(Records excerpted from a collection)
========

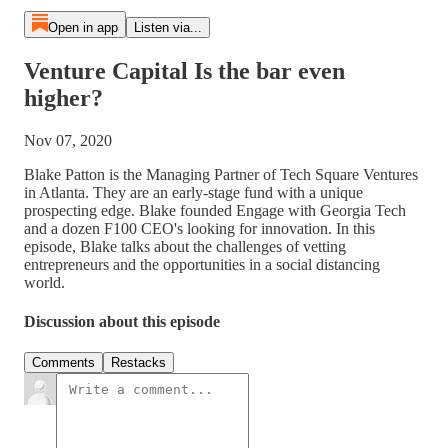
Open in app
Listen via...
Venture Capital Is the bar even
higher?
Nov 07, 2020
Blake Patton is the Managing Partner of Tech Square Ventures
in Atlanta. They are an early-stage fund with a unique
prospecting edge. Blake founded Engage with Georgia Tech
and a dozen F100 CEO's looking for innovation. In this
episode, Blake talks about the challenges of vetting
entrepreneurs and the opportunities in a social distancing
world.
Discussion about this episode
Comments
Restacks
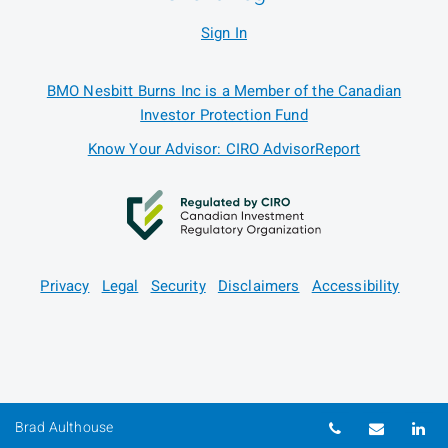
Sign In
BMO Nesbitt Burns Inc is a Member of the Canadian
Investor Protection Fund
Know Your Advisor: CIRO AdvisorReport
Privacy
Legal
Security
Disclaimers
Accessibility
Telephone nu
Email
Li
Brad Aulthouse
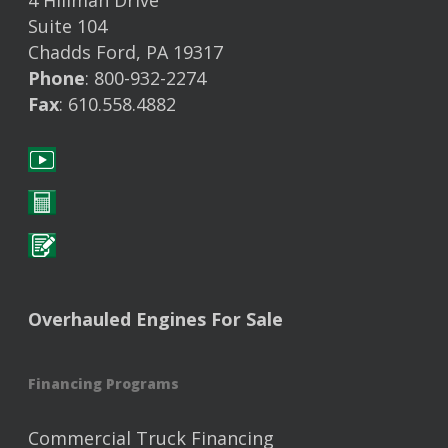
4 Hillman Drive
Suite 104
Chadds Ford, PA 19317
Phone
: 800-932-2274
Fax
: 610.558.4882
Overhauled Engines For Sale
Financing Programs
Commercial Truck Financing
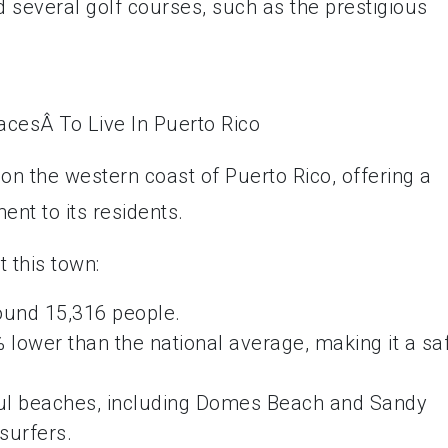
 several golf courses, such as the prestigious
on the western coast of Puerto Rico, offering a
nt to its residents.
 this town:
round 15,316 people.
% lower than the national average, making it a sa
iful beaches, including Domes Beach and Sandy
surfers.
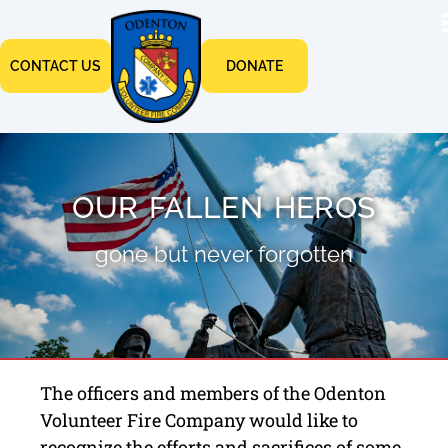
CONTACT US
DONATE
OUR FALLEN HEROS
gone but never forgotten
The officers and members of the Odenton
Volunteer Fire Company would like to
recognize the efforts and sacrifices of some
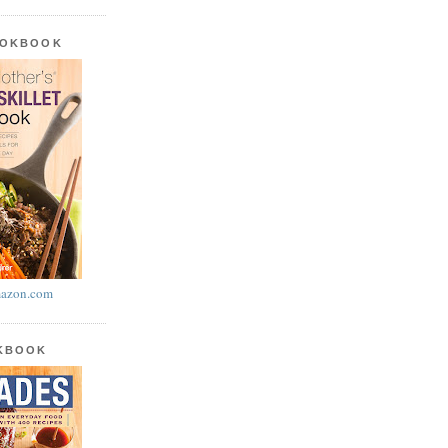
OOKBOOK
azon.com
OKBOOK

========

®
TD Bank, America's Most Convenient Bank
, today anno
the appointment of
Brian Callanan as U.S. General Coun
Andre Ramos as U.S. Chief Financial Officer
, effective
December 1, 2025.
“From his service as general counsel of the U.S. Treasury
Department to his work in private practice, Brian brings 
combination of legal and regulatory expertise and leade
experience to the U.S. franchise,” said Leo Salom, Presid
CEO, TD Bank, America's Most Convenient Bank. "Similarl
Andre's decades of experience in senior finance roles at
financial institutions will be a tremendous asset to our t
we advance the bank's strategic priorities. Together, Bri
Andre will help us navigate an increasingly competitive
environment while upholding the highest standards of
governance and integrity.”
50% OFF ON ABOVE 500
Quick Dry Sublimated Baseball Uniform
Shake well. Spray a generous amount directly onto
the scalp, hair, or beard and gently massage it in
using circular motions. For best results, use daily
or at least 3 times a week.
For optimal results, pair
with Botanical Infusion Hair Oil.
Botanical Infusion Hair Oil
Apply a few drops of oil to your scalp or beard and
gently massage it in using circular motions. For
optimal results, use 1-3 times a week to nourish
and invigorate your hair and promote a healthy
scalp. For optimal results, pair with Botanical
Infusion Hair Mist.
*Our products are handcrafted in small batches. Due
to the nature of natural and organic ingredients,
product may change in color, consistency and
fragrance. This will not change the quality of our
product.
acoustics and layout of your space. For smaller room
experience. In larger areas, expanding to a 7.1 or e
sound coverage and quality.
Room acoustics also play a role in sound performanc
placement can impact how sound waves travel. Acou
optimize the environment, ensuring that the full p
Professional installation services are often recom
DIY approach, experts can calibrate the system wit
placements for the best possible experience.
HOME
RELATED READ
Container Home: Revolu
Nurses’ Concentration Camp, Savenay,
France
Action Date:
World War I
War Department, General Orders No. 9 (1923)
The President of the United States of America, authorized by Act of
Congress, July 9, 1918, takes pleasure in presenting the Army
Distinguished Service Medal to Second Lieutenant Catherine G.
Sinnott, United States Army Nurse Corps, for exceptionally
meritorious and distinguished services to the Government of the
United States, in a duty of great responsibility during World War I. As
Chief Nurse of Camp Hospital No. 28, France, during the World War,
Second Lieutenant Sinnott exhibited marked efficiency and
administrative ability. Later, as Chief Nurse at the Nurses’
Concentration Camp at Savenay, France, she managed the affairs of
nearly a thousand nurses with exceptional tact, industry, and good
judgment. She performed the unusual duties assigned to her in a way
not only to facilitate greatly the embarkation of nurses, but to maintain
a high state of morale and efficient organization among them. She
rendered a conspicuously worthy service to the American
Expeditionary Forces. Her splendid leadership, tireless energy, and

========

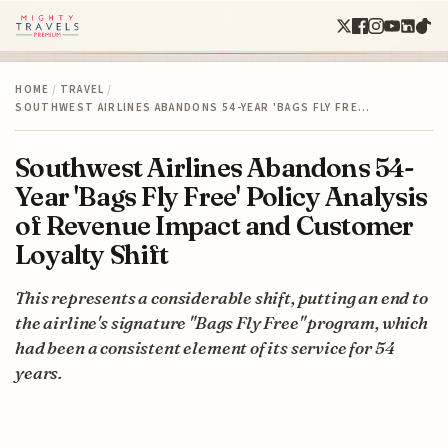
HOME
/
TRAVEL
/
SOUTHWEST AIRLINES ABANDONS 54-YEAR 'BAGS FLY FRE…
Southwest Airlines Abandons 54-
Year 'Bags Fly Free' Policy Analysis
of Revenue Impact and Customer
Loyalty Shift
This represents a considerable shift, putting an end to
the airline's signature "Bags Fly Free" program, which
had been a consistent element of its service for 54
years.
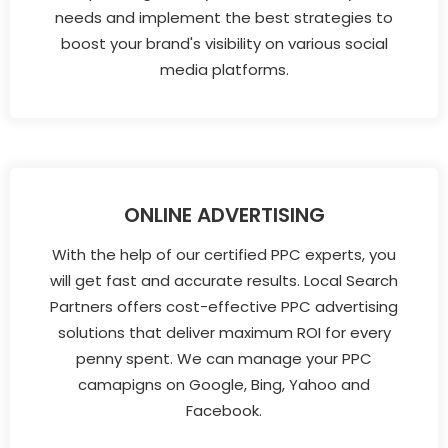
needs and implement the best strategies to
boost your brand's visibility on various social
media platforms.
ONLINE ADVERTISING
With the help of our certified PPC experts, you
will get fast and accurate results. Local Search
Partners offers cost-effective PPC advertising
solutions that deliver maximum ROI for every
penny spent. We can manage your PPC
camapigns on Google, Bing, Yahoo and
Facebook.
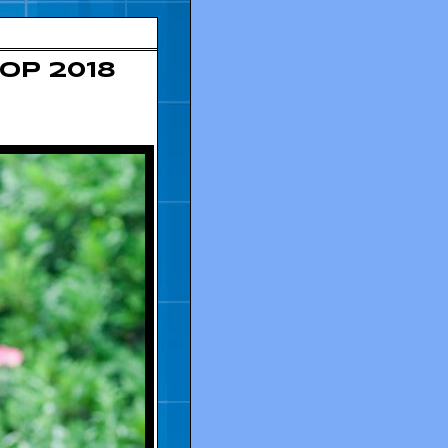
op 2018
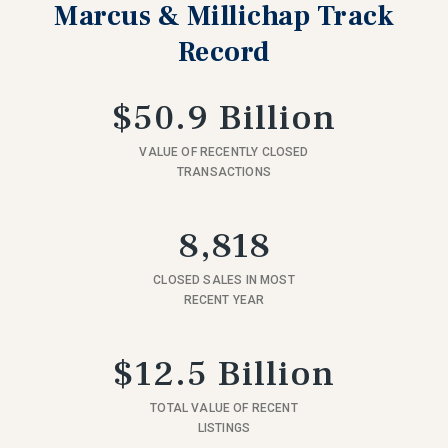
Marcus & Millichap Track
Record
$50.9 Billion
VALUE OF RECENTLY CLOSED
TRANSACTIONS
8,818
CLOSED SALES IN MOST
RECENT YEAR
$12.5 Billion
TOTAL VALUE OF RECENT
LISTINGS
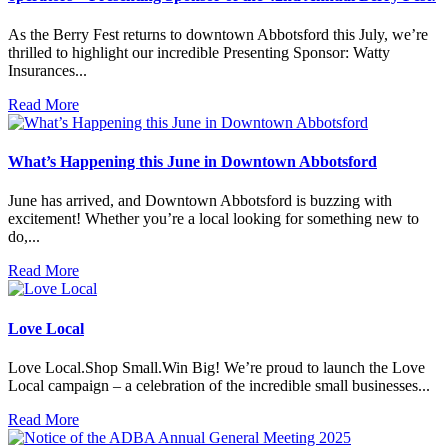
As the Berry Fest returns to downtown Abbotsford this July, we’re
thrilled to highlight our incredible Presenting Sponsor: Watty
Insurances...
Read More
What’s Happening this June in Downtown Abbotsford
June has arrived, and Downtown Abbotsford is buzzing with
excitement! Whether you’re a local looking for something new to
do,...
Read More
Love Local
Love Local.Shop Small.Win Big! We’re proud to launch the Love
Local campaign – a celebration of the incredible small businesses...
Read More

========

* What needs to be done *
Could you restate word for word the lines above from the one containing "The President of" through the one containing "judgment. She performed", both included, and nothing else?

* Answer for this exercise *
The President of the United States of America, authorized by Act of
Congress, July 9, 1918, takes pleasure in presenting the Army
Distinguished Service Medal to Second Lieutenant Catherine G.
Sinnott, United States Army Nurse Corps, for exceptionally
meritorious and distinguished services to the Government of the
United States, in a duty of great responsibility during World War I. As
Chief Nurse of Camp Hospital No. 28, France, during the World War,
Second Lieutenant Sinnott exhibited marked efficiency and
administrative ability. Later, as Chief Nurse at the Nurses’
Concentration Camp at Savenay, France, she managed the affairs of
nearly a thousand nurses with exceptional tact, industry, and good
judgment. She performed the unusual duties assigned to her in a way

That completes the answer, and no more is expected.